My best tip though is to get to the ward in plenty of time and request (although in most hospitals its part of the course) to see the Play specialist for preparation. The play specialists are very experienced in preparing little ones for theatre. Usually with his age they bring a bear and a oxygen mask and get the little ones familiar with the basics.
Also either get him to choose at home or when he gets to hospital a book to read while hes going to sleep. Books taken down to theatre are a good distraction and good a shielding from his view if held in a certain way anything that may upset him.
Hospital for children shouldnt be a horrible experience :-)
Hope that helps!
queenofthefaries, that's just wonderful!
Thank you so much for the masses of info and suggestions!
My DS has now had 9 operations.
IME it's best to be informative and matter of fact. There is no real reason for a 3 year old to get scared in advance because they don't have pre-conceptions.
I would ask if he remembers going to the Dr about his testicle (or whatever you said to him) and that the Dr would like the hospital to adjust it a bit and make sure that it works properly / is more comfortable - or whatever. A basic , simple, but factually true explanation.
Say that it's best to do these things when he can't see it or feel it so they make him fall asleep in a special kind of sleep called an anaesthetic so that they can fix him without him being able to feel it. Tell him that the special sleep happens when they give him some special air to breathe through a mask, or maybe they will put some magic cream on the back of his hand which means that nothing can hurt his hand and then pop in a little tube for the anaesthetic to go down.
The main thing is that you speak of it at all times with confident matter of factness whenever he is in your hearing. And IME it is best not to re-assure them. Re-assuring suggests that ther eis something they need to be re-assured about and immediately gets them anxious! Just be calm and factual.

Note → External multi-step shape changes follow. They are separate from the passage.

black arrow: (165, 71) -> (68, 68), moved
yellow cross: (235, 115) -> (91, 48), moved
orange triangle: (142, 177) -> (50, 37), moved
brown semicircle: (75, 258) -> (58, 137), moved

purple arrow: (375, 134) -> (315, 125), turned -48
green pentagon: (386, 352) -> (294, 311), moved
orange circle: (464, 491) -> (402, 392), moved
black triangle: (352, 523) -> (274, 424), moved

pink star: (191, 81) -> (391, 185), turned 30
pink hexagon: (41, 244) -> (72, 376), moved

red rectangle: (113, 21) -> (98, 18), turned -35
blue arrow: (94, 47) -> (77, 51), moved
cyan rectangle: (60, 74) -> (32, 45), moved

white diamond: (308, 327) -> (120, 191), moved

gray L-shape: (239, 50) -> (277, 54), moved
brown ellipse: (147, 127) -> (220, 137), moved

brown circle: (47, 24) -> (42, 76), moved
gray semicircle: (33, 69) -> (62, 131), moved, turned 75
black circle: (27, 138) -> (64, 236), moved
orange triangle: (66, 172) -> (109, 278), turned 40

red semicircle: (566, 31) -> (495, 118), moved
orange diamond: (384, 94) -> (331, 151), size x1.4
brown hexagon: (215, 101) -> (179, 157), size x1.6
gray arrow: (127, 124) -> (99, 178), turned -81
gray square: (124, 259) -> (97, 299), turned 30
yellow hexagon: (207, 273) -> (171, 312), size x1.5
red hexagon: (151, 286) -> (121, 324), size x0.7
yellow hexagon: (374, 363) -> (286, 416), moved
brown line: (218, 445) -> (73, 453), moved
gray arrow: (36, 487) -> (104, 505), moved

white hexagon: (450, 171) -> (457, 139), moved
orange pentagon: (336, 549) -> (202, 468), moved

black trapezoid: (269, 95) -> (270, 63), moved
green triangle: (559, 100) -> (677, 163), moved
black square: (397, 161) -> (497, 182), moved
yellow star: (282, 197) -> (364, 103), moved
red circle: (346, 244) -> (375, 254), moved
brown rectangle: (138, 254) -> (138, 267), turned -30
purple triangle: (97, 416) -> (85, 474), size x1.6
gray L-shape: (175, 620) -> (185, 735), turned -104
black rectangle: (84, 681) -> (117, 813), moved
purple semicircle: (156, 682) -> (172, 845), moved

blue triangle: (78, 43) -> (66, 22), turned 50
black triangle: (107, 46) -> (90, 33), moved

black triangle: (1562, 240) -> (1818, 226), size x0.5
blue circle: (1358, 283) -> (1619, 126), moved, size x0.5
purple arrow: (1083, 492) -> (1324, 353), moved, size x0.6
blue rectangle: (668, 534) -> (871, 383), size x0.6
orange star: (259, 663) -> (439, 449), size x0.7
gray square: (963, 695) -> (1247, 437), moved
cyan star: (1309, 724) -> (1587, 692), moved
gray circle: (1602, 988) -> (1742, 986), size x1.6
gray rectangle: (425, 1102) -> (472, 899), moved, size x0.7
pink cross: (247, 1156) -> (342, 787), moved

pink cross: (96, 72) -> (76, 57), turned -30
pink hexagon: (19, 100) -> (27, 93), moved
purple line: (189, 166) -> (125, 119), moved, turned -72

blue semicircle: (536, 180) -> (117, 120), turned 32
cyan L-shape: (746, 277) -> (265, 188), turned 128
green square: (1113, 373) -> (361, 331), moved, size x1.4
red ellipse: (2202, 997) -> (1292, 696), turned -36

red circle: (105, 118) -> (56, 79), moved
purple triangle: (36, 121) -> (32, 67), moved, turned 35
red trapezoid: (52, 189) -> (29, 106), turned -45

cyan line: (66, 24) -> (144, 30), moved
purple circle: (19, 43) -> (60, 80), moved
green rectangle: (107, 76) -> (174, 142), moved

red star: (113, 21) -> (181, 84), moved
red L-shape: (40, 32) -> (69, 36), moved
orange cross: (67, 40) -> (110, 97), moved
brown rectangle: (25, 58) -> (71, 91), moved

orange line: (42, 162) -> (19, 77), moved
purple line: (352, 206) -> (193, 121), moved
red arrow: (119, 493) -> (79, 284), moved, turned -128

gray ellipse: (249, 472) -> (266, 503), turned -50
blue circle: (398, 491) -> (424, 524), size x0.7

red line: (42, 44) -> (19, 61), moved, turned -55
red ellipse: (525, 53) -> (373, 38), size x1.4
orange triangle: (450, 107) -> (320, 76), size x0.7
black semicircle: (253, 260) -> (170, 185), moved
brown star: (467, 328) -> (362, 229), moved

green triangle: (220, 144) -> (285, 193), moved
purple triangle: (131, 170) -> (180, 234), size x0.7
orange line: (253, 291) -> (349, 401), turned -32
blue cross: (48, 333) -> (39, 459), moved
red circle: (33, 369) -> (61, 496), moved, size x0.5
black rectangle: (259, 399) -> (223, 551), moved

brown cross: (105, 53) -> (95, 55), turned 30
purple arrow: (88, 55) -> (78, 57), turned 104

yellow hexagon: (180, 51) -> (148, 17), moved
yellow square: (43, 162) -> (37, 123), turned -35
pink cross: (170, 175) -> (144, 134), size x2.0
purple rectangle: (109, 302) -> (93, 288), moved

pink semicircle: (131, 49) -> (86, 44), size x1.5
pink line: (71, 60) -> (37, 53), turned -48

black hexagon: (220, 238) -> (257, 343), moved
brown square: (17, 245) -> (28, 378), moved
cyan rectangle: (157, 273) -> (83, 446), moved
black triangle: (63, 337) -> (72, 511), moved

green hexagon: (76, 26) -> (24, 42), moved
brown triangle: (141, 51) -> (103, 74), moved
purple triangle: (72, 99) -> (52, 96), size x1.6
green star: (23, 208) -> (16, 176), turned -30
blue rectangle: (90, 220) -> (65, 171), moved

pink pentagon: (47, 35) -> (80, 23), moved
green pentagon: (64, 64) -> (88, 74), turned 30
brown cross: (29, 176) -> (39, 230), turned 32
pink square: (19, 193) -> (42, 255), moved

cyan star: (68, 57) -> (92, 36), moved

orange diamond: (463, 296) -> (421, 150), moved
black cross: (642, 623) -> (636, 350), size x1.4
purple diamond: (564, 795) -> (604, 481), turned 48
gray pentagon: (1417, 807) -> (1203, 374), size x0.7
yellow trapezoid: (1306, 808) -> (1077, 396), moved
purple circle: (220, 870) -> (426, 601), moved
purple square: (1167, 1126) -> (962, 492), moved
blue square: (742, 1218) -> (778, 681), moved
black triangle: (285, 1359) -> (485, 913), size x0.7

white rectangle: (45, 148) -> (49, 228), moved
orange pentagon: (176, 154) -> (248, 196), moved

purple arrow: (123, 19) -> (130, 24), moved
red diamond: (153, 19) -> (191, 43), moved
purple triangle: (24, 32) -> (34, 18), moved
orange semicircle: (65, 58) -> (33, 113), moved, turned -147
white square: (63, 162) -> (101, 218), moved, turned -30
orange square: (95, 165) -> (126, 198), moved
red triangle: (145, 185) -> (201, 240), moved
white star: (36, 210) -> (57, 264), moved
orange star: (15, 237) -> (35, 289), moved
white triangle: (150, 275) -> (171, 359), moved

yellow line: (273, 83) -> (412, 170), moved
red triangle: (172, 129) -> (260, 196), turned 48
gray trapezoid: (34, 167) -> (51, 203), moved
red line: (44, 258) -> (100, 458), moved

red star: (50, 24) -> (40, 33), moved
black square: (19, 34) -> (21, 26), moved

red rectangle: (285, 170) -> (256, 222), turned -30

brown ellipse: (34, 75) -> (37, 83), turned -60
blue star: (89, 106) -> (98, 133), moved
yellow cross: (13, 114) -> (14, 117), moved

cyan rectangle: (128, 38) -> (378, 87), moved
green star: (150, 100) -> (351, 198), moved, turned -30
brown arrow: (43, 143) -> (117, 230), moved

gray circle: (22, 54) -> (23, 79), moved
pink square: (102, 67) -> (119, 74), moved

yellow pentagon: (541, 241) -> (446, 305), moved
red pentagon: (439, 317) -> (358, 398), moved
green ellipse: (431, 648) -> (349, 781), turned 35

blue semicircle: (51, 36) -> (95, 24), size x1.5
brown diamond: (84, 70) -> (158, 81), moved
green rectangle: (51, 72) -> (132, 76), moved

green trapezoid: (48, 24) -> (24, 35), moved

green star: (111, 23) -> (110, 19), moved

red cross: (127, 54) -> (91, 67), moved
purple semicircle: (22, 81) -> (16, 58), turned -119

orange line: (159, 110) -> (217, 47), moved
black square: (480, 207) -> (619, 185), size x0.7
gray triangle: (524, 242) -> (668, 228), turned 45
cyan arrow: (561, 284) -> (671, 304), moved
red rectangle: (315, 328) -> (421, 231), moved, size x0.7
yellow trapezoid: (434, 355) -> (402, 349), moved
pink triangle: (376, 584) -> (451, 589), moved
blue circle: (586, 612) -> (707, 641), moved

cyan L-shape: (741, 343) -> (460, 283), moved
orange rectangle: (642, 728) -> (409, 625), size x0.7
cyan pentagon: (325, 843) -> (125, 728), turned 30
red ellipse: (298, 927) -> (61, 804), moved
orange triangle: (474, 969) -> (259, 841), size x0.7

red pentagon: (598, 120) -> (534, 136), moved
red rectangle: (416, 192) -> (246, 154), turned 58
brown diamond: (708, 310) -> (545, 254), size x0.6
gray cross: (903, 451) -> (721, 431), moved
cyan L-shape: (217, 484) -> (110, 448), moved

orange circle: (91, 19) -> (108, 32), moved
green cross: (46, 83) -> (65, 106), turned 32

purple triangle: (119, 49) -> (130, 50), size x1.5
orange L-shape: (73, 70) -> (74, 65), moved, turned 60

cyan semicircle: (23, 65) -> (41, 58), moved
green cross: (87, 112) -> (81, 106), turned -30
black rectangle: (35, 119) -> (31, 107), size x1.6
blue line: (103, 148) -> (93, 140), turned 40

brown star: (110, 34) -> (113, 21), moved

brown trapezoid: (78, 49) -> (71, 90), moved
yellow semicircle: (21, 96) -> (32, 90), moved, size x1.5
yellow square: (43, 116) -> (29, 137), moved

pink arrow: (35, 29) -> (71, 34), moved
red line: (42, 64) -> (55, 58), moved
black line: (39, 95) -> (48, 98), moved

The staff will be really bgood when you get there. the starving can be the gardest part, but they usually do the youngest children first. Break his routine so that he doesn't notice the time he would have had breakfast - for e.g if he normally dressses in nis bedroom and then has breakfast, take him down into the front room fro TV and then dress him there before whisking out the door. And don't eat or drink in front of him in the morning.
Good luck - kids are extremely hardy about surgery and the parents bear all the anxiety.
My DS1 had a wee op when he was this age.
I was surprised at how tired he was after the op. It took him a good 3-4 days to get the general anaesthetic out of his system. He'd dropped his daytime sleep at that point, but in the days after the op, he had 2 hour naps at lunchtime and went to bed on time without any fuss. I think this is the norm.
It doesn't answer your question, but I thought it'd be a useful observation.
The chances are that when you go down into the anaesthetic room they will sit him on your lap and then pop a mask over his face and get him to breathe in and out as much as he can - making the line on the monitor go as high as posssible. It is very quick - probably within about 5-7 seconds, but they can struggle. If they struggle, hold them tight - the struggling actually makes them breathe more and knock them out quicker.
If they do it with a canula, again they usually get you to distract the child and slip the anaesthetic into the canula in his hand from behind your arm - and in that case it works even quicker.
Ask the anaesthetist beforehand whether s/he will use gas or canula.
If gas they sometimes waft some about a bit before the mask goes on so they are drowsy before the mask.
This is the hardest point for you and you will cry, but it's OK at that stage because your ds will be unaware.